Learning Notes

FAISS

f## 1. What FAISS is FAISS (Facebook AI Similarity Search) is a library for fast similarity search over vector embeddings. It retrieves nearest vectors to a query vector using different indexing strategies.

2. Core Idea

Workflow: Text → Embedding → Vector Index → Similarity Search → Top-K Results → Map to original text (RAG retrieval)

3. Indexes (Main Search Engine Types)

A. Flat Indexes (Exact Search)

IndexFlatIP → Inner Product (cosine similarity when normalized)
IndexFlatL2 → Euclidean distance
Behavior: brute-force scan of all vectors
Pros: exact results
Cons: slow at scale (O(N))

B. IVF Indexes (Cluster-Based Approximate Search)

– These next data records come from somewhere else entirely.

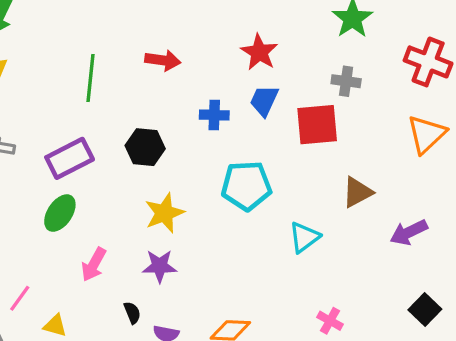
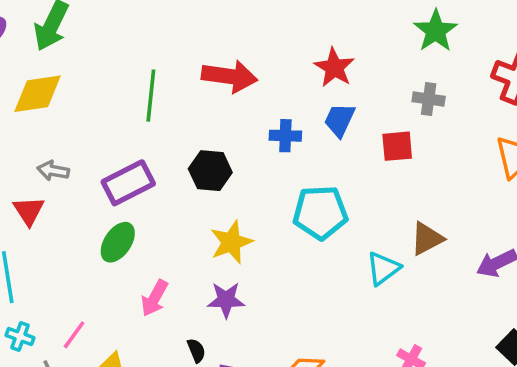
red arrow: (163, 60) -> (230, 76), size x1.4
red square: (317, 125) -> (397, 146), size x0.7
brown triangle: (357, 192) -> (427, 239), moved

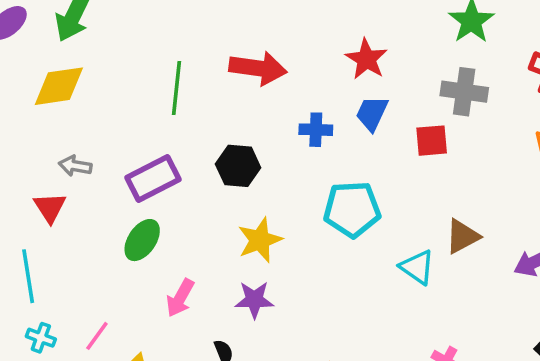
gray cross: (429, 99) -> (464, 92), size x1.4
cyan triangle: (383, 268) -> (417, 267), turned -48

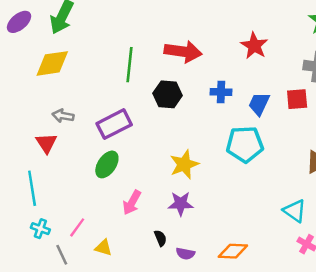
blue trapezoid: (372, 113) -> (259, 104), moved
black hexagon: (238, 166) -> (168, 94), moved
cyan triangle: (417, 267) -> (295, 211), moved

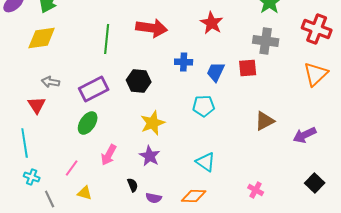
black hexagon: (168, 94) -> (139, 81), moved
cyan pentagon: (245, 144) -> (204, 106), size x0.7
purple star: (181, 204) -> (150, 156), turned 30
cyan triangle: (295, 211) -> (206, 162), moved
pink line: (77, 227) -> (72, 168), moved

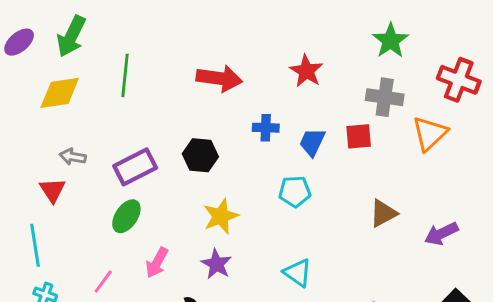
green line: (107, 39) -> (125, 75), moved
orange triangle: (316, 74) -> (430, 133), moved

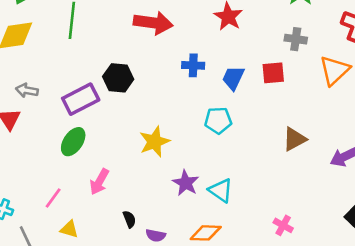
gray cross: (385, 97) -> (296, 39), size x0.7
black hexagon: (200, 155) -> (118, 78), moved
purple star: (216, 264) -> (186, 183), moved

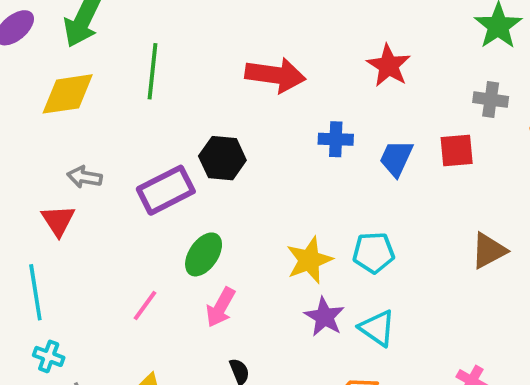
cyan pentagon: (218, 120) -> (374, 253), moved
green ellipse: (73, 142) -> (204, 254), moved
yellow star: (154, 142) -> (309, 260), moved
pink arrow: (99, 182) -> (221, 307), moved
pink line: (53, 198) -> (145, 305), moved

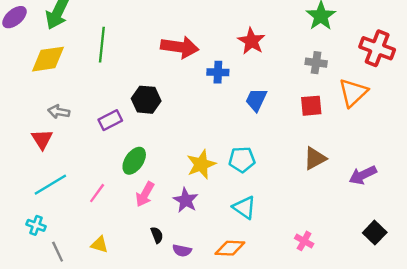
blue cross: (336, 139) -> (218, 72), moved
red square: (457, 151) -> (311, 106), moved
purple rectangle: (166, 190) -> (110, 120), size x0.7
cyan line: (35, 292) -> (50, 185), moved, turned 68
purple star: (324, 317) -> (186, 200), moved

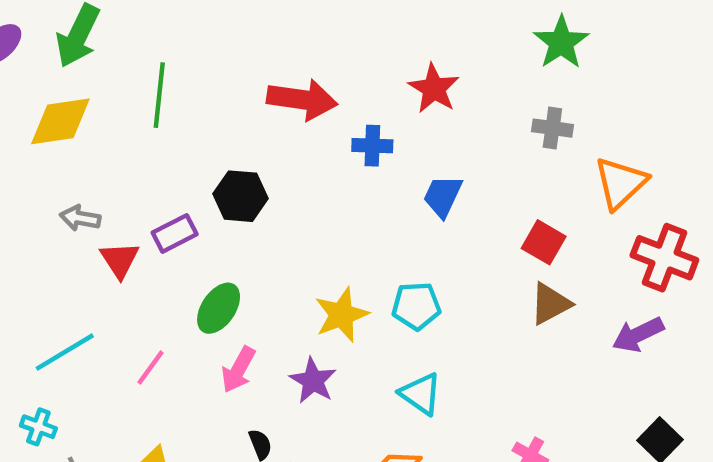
red cross: (377, 48) -> (664, 258), moved
red square: (311, 106) -> (544, 242), moved, turned 35
red triangle: (42, 139) -> (120, 260), moved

IndexIVFFlat → clusters + exact search inside selected clusters
IndexIVFPQ → IVF + compression (Product Quantization)
IndexIVFSQ → scalar quantization variant

Mechanism:

Cluster vectors (k-means)
Assign vectors to centroids
Query searches only nearest clusters (controlled by nprobe)

Tradeoff: speed vs accuracy

C. HNSW Index (Graph-Based Search)

IndexHNSWFlat Mechanism:
Builds graph of vector neighbors
Search by traversing closest nodes

Pros:

Very fast
High recall Cons:
Memory heavy

D. Compression Indexes

PQ (Product Quantization)
IVFPQ (IVF + PQ compression)

Purpose:

Reduce memory footprint
Store compressed vector codes instead of full floats

4. ID Wrappers (Output Mapping Layer)

IndexIDMap

Maps FAISS internal positions → real-world IDs (chunk_id, doc_id) Without:

returns 0,1,2,...

With:

returns meaningful IDs for RAG retrieval

IndexIDMap2

Advanced version with better flexibility for dynamic updates

Key point:

Does NOT affect search, only output identity

5. Training Component

Required for:

IVF (clustering)
PQ (codebook learning)

Function:

index.train(data)

What it does:

Learns clusters (IVF)
Learns quantization codebooks (PQ)

6. Vector Transformations (Preprocessing)

Normalization → unit length vectors (enables cosine via inner product)
PCA → dimensionality reduction
OPQ → optimized rotation for better compression

7. Similarity Metrics

Inner Product (IP): used for cosine similarity when vectors are normalized
L2 Distance: Euclidean distance

8. Search Optimization Parameters

IVF: nprobe → number of clusters searched
HNSW: efSearch → graph traversal depth

Higher = more accurate, slower

9. GPU Acceleration

GPU IndexFlatIP / GPU IVF
index_cpu_to_gpu()

Used for:

large-scale / high-throughput inference

10. Index Factory

faiss.index_factory()

Examples:

"Flat"
"IVF100,Flat"
"IVF100,PQ16"
"HNSW32"

Purpose:

declarative index creation

11. Persistence Layer

write_index()
read_index()

Used to save/load FAISS indexes in production

12. Metadata Layer (External System)

FAISS does NOT store text.

You must maintain:

chunk text
document IDs
metadata

IndexIDMap connects vectors → metadata system

13. Full RAG Flow

Chunk text
Embed (BGE-m3 or similar)
Normalize vectors
Build FAISS index
- Flat / IVF / HNSW
- optionally IDMap
Query embedding
FAISS search
Retrieve chunk IDs
Fetch actual text from DB

14. Big Picture Mental Model

Flat → brute force exact search
IVF → clustered approximate search
HNSW → graph traversal search
PQ → compressed storage
IDMap → identity mapping layer
Training → structure learning step
GPU → acceleration layer

15. Key Engineering Tradeoffs

Flat: accuracy ↑, speed ↓
IVF: balanced
HNSW: fast + accurate, memory heavy
PQ: memory efficient, less accurate